« Pater » d’un côté, « La Dernière piste » de l’autre : Ah ! quelle est belle cette semaine de cinéma avec une telle programmation !

Deux films proprement stupéfiants d’intelligence, d’audace et d’inventivité. Deux « dispositifs » cinématographiques au cœur de leur art et à la marge en même temps. Toujours et encore du cinéma, mais qui n’est pas dupe de lui-même. Quand Alain Cavalier et Vincent Lindon (l’auteur et l’acteur sont ici indissociables) interrogent la notion même de jeu et bâtissent ensemble un mentir-vrai plus vrai que nature et plus décalé que jamais, Kelly Reichardt (réalisatrice américaine des très remarquables « Old Joy » et « Wendy et Lucy ») livre avec « La Dernière piste » une vision radicale d’un mythe cinématographique que l’on croyait éculé, le western. Quand le duo français s’amuse à se jouer des codes et des conventions narratives notamment, l’Américaine inspirée revisite un pan entier de la légende hollywoodienne.

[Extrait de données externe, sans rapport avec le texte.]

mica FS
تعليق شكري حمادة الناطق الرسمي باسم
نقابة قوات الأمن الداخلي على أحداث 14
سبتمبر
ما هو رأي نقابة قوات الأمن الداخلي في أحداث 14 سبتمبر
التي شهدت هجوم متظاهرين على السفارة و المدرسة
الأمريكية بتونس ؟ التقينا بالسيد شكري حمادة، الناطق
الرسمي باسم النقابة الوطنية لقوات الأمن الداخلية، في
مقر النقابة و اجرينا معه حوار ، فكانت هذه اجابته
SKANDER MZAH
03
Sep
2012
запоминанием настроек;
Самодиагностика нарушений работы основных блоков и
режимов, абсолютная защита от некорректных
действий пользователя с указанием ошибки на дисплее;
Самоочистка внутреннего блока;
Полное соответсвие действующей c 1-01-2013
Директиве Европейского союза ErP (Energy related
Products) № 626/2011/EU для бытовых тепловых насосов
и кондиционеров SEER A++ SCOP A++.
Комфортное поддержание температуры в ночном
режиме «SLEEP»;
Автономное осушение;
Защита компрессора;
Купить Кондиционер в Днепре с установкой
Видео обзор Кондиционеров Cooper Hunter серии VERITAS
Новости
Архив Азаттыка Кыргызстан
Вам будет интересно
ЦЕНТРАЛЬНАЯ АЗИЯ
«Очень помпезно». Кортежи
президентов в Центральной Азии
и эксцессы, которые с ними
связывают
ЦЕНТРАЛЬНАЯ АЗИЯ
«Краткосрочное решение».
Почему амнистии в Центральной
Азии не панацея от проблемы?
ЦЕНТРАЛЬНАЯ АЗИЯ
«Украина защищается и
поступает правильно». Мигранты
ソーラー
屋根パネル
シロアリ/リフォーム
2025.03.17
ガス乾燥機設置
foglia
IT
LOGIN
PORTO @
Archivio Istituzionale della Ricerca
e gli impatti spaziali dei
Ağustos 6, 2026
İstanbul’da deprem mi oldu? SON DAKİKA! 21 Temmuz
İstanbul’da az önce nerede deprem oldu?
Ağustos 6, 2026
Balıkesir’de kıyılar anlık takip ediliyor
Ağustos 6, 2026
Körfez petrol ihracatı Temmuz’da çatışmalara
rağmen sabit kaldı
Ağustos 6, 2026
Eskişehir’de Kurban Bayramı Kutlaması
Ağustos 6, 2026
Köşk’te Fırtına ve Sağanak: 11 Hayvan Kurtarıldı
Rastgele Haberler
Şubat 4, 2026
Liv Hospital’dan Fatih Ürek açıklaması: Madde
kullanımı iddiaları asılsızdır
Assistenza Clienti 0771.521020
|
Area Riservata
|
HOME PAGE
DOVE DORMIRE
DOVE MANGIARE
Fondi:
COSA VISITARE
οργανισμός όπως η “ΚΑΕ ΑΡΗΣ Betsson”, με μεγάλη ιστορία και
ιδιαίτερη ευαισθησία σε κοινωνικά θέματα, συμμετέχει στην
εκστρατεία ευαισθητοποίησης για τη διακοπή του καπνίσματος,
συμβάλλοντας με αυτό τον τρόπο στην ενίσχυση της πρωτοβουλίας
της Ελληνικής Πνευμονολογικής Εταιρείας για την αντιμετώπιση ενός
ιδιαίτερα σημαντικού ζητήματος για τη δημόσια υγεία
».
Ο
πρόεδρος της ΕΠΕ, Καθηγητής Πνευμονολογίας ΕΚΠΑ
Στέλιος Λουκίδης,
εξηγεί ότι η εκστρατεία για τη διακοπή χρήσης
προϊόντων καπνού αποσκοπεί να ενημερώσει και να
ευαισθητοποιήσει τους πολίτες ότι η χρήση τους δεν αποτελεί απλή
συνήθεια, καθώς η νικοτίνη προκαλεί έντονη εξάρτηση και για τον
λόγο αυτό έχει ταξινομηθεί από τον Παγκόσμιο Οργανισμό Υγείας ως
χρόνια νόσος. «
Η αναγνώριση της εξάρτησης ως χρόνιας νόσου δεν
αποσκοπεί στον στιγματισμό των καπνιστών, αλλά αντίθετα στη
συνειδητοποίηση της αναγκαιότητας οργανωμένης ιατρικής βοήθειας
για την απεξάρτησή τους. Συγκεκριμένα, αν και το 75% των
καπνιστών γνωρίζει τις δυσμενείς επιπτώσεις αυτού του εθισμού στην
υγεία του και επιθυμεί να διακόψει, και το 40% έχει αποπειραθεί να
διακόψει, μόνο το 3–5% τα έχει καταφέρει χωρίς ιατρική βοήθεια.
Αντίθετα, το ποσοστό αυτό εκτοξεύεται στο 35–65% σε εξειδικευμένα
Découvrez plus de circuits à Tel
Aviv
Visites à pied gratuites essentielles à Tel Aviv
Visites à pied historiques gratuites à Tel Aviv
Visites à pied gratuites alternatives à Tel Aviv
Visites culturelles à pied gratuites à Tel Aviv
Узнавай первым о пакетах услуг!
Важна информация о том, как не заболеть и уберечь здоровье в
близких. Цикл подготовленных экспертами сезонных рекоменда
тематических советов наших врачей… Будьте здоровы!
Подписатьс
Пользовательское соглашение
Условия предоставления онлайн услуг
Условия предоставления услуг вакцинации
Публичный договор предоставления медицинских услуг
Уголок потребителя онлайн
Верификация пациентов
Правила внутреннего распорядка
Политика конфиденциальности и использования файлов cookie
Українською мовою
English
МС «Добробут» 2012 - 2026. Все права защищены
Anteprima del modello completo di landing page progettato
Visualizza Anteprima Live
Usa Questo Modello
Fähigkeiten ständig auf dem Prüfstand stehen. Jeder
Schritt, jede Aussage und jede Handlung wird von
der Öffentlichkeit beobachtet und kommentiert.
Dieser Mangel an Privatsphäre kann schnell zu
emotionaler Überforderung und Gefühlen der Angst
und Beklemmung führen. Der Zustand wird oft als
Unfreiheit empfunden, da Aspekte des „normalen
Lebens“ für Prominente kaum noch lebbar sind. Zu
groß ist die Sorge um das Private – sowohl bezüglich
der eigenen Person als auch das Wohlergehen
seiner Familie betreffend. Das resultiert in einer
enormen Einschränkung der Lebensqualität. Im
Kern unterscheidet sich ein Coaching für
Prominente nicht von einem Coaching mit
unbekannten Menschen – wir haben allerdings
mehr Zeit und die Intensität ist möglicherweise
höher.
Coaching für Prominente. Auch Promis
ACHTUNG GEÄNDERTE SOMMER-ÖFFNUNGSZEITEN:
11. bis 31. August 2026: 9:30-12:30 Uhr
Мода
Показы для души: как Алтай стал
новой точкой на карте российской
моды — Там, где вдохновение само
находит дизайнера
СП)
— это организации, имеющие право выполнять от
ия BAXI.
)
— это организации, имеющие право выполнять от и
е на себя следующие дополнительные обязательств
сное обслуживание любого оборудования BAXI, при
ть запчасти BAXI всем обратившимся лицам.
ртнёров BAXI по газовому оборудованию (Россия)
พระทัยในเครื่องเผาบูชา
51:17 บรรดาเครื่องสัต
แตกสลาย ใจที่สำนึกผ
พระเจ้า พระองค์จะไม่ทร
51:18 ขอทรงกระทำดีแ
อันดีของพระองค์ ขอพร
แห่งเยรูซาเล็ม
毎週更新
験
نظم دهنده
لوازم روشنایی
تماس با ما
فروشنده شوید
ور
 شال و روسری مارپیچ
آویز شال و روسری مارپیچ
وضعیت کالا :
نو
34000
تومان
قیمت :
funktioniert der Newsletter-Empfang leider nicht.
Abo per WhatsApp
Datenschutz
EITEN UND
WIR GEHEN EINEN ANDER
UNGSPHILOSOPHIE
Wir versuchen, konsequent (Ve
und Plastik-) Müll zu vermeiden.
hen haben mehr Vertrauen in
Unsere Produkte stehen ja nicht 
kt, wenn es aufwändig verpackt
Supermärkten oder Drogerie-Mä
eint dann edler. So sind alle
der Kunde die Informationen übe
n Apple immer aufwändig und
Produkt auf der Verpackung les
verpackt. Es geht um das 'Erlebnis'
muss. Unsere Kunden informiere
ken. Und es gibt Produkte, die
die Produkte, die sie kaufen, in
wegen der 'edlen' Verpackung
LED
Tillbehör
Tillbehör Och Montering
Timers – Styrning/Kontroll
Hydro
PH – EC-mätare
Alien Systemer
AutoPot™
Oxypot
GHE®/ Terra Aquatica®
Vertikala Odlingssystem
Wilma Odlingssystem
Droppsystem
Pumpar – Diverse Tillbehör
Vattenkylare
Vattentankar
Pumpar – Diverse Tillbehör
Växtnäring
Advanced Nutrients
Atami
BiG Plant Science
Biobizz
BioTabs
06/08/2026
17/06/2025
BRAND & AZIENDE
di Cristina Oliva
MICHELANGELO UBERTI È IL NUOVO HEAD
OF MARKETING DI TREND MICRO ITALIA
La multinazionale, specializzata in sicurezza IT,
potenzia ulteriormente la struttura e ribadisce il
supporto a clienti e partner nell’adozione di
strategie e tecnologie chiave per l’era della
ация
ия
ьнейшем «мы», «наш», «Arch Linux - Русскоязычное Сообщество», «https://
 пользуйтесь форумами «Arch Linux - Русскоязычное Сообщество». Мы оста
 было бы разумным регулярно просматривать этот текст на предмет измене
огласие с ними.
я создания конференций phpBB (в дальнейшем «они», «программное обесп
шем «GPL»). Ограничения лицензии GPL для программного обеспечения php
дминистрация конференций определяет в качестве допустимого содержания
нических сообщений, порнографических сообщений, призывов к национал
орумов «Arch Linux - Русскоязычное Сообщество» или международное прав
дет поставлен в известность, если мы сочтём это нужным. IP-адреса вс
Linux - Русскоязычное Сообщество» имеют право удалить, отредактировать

Ce qui fait le lien secret et magique de ces deux films dont la sortie concomitante doit tout au hasard des programmateurs ? Un art aussi consommé que définitif de l’épure et de la litote. Pour revisiter des siècles de spectacle et de mise en abyme, Cavalier et son complice Lindon se parent des plus hauts habits du pouvoir démocratique suprême, aussi aisément que deux comédiens antiques se faisaient roi et conseiller : Paris vaut bien Thèbes du point de vue de la tragédie du pouvoir. « Dans la compagnie de ces deux hommes », on se frotte en se piquant parfois aux rituels démocratiques et dramaturgiques mélangés intimement jusqu’au vertige des cinq sens en éveil.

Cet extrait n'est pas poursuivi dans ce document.